Todavía es de noche, pero ya pronto amanecerá. El aire es tibio y húmedo, está impregnado de ese dulce aroma que emana de la magnolia, los nardos y la reseda. La tranquilidad y el silencio son absolutos. Ictiandro va por un caminito de arena. Lleva colgando del cinto un puñal, las gafas y los guantes para manos y pies «las patas de rana». Sólo se siente cómo cruje la arena de conchas al pisar. El caminito apenas se distingue. Los árboles y arbustos lo rodean como deformes manchas negras. De los estanques comienza a levantarse niebla. De vez en cuando Ictiandro tropieza con alguna rama y el rocío le salpica el cabello y las ardientes mejillas. El camino vira hacia la derecha y comienza a descender. El aire se hace más fresco y húmedo. Ictiandro siente bajo sus pies losas, disminuye la marcha, se detiene. Pone pausadamente las gafas con gruesos cristales, enguanta manos y pies. Espira el aire de los pulmones y se lanza al agua del estanque. Le envuelve el cuerpo un agradable frescor. Las branquias son penetradas por cierto frío. Los arcos branquiales inician su rítmico movimiento, y el hombre se convierte en pez.
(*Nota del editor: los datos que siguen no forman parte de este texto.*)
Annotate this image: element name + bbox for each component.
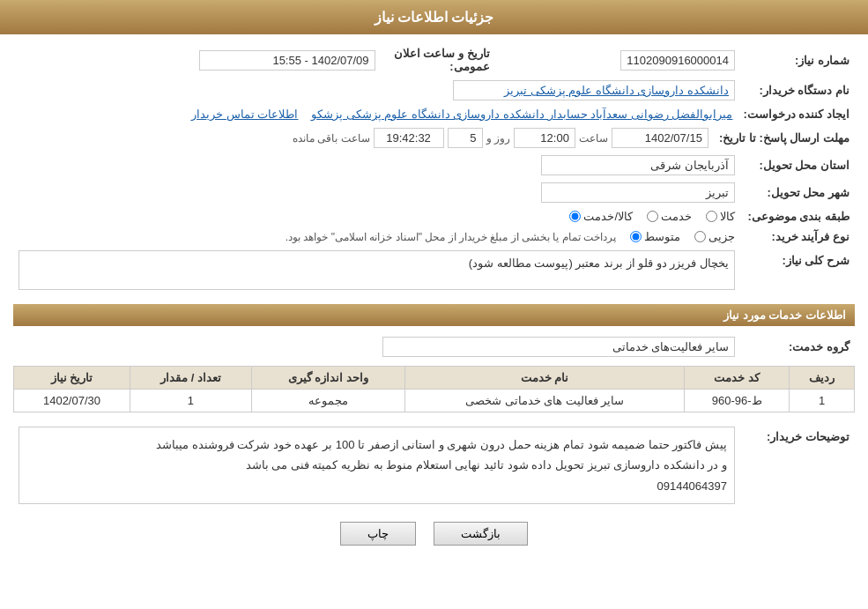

Ictiandro de varias vigorosas brazadas alcanza el fondo del estanque.

El joven nada seguro en plena oscuridad. Estira la mano y localiza una grapa de hierro en el muro de piedra. Al lado de ésta, otra, una tercera… Así llega hasta el túnel, lleno por completo de agua. Primero va caminando por el fondo, superando una fría corriente frontal. Se impulsa del fondo y emerge: esto viene a resultar como si se sumiera en un baño tibio. El agua calentada en los estanques de los jardines corre hacia el mar por la capa superior del túnel. Ahora Ictiandro puede dejarse llevar por la corriente. Cruza los brazos en el pecho, se pone de espalda y navega con la cabeza hacia adelante. La boca del túnel ya estaba cerca. Allí, en la misma salida al océano, en el fondo, de una grieta en la roca brotaba a gran presión una fuente termal. Bajo la presión de sus chorros susurran guijarros y conchas.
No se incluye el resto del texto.